** WHAT TO PRODUCE **
Using the entries below, transcribe exactly the line containing "Quelle taille de" and each line that follows it to the end.

** Saved data entries **
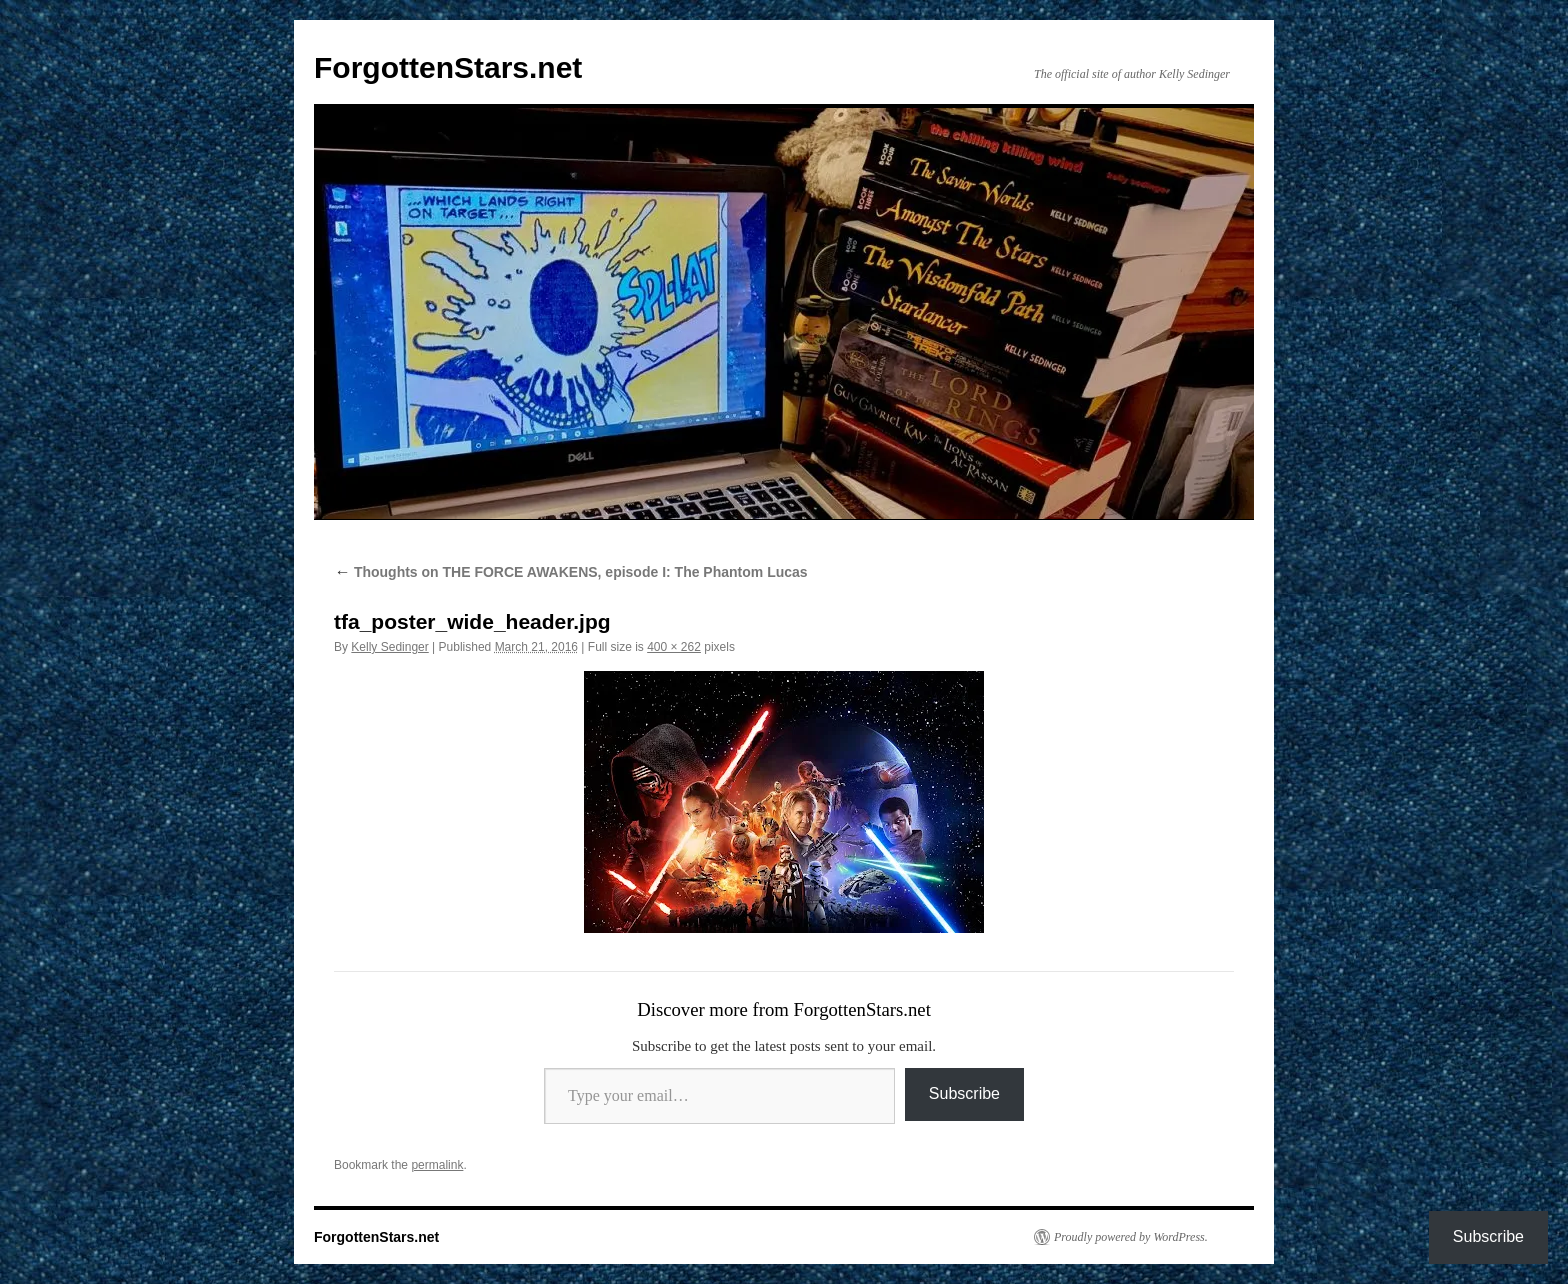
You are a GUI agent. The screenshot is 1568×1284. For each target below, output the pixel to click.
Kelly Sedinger (389, 647)
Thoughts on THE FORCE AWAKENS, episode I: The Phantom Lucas (571, 572)
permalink (437, 1165)
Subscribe (964, 1093)
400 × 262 (674, 647)
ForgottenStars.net (448, 67)
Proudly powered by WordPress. (1131, 1237)
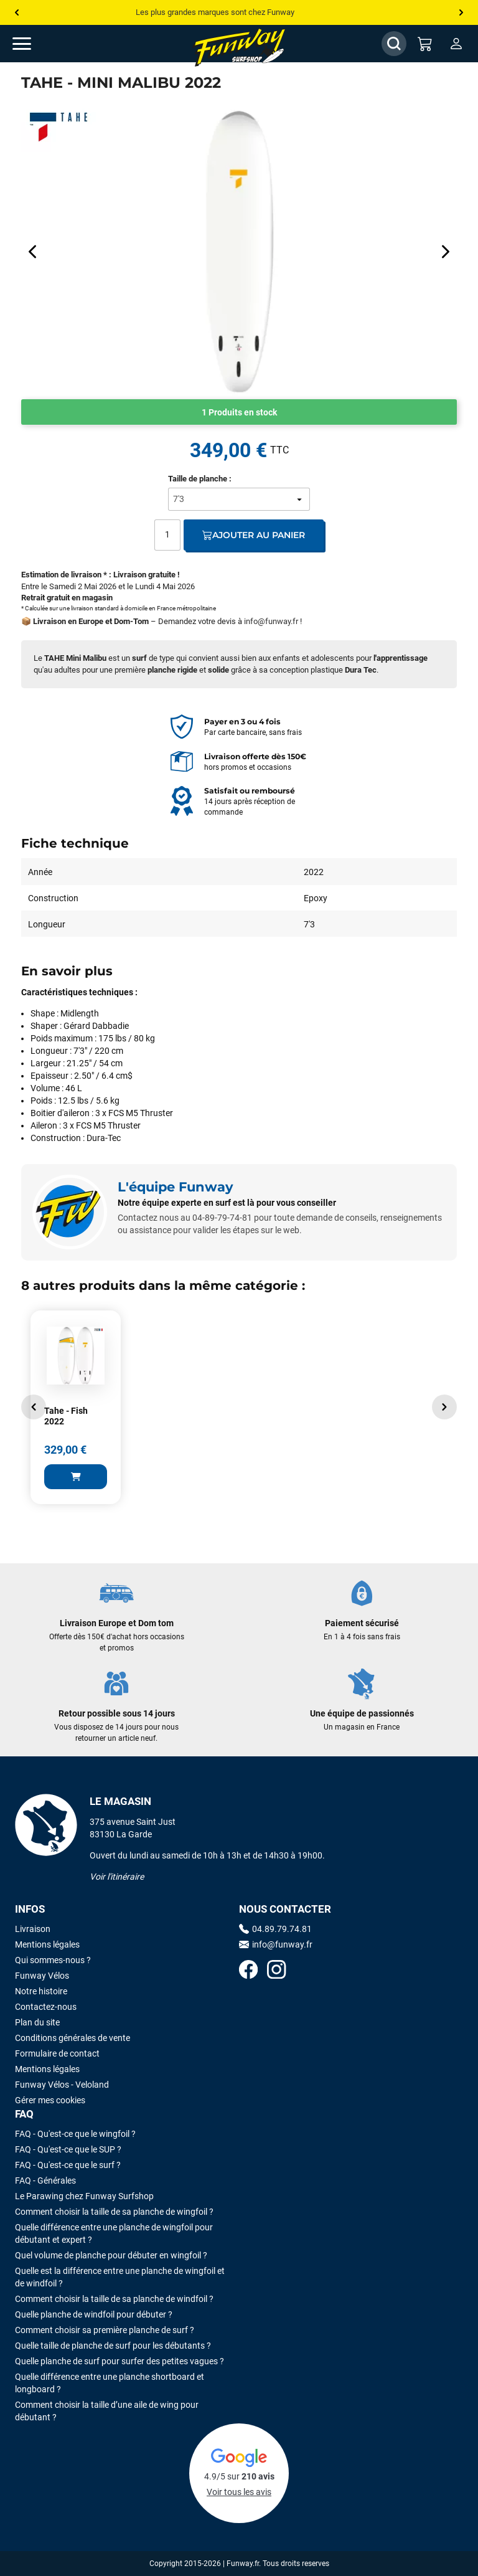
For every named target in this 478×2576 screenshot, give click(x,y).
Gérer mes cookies (50, 2100)
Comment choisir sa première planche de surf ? (104, 2330)
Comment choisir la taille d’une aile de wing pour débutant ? (107, 2411)
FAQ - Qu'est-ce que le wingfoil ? (75, 2134)
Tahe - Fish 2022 (66, 1416)
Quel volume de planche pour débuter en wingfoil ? (111, 2255)
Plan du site (37, 2022)
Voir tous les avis (239, 2492)
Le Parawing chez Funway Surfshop (84, 2196)
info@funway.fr (271, 621)
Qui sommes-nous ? (53, 1960)
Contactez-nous (46, 2007)
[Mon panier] (425, 43)
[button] (33, 1407)
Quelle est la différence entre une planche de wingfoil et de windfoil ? (120, 2277)
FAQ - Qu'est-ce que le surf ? (68, 2165)
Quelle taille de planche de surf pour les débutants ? (113, 2346)
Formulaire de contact (57, 2053)
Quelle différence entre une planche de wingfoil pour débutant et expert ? (114, 2233)
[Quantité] (167, 535)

** RESPONSE **
Quelle taille de planche de surf pour les débutants ? (113, 2346)
Formulaire de contact (57, 2053)
Quelle différence entre une planche de wingfoil pour débutant et expert ? (114, 2233)
[Quantité] (167, 535)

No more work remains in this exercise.